Interesting one this. Jonny led P1 which is alledgely 4a, lovely rock but it's certainly at least 4b maybe 4c and protected by micro cams and micro wires. This gave me P2, (there is a peg in place but it doesn't look new?) The 1st move off the ledge is about 5b which may or may not allow you to clip the peg (I'm 5.6 and had to hold the tape on the QD and push the gate open on the peg) the next 2 moves then form the crux which was interesting and probably 5c (Jonny suggested 6a? he had to frig the moves) I backed up the peg with a micro wire immediately above and that is the only gear but thankfully the angle relents and so does the grade. HVS 5a????

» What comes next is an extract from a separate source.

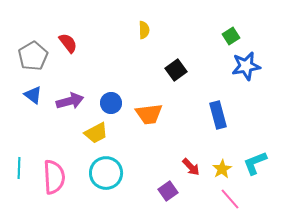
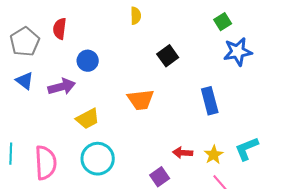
red semicircle: (68, 43) -> (60, 29), turned -135
blue circle: (111, 103) -> (88, 61), moved
red arrow: (191, 167) -> (183, 153), turned 138

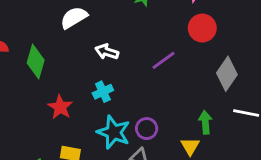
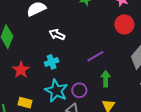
purple line: (164, 60) -> (95, 56), moved
green arrow: (205, 122) -> (106, 79), moved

SGD - AltLd O/S - 27/Oct/12 with Jonny WMC
Phil PBC - AltLd O/S - 27/Jul/11 with henry castle
Not to be repeated! Finished on the arete which felt hard enough with hand holds breaking away and no pro!
Slick - Lead - 16/Jun/11 with Kevin Vans-Colina
Went for the second pitch, found the useless remains of the old peg which couldn't be used for protection at all, several holds have possibly snapped making it even more blank. Had a total epic getting off which involved abseiling off the rock fence and into a building site as it began to get dark.

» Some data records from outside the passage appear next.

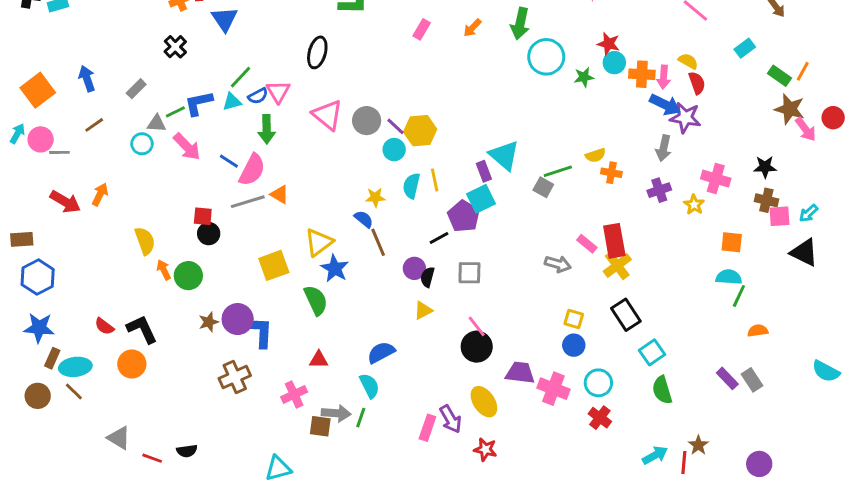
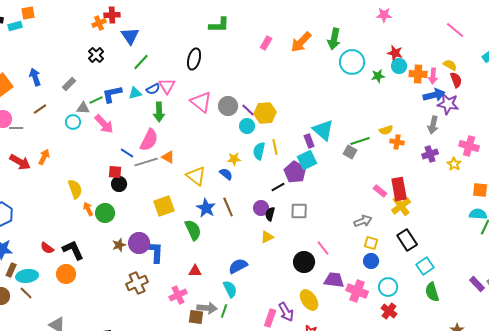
orange arrow: (472, 28) -> (301, 42), size x1.6
green line: (241, 77) -> (141, 62), moved
blue arrow: (665, 105) -> (434, 95), turned -40
blue line: (229, 161) -> (127, 153), moved
yellow triangle: (319, 242) -> (196, 176), moved, turned -45
brown line: (378, 242) -> (228, 207), moved
gray arrow: (558, 264) -> (363, 221), moved, turned -36
pink line: (477, 326) -> (323, 248), moved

Unless the peg is replaced then I would say this route is considerably harder and more dangerous than VS or HVS. Wouldn't recommend to anyone
Quarryboy - AltLd dnf - 06/Mar/11 with Rob Stanfield
lead first pitch which was quite enjoyable,jack had a go at considerably harder second pitch and made correct decision to back off when he found a small piece of rusty meal that used to be the crucial peg. One hell of an escape down fencing to the left.
Stanners - AltLd - 06/Mar/11 with Jack Bradbrook
Hidden - Lead dnf - 10/Jan/09
Went right up the slab on 2nd pitch, placed skyhook, probably finishing as for The Weed - utter sandbag.
Paz - Lead O/S - Mar/04 with SN
Hidden - Lead - Mar/00
Unable to find the crucial peg on the top pitch we finished up the arÍte to the left.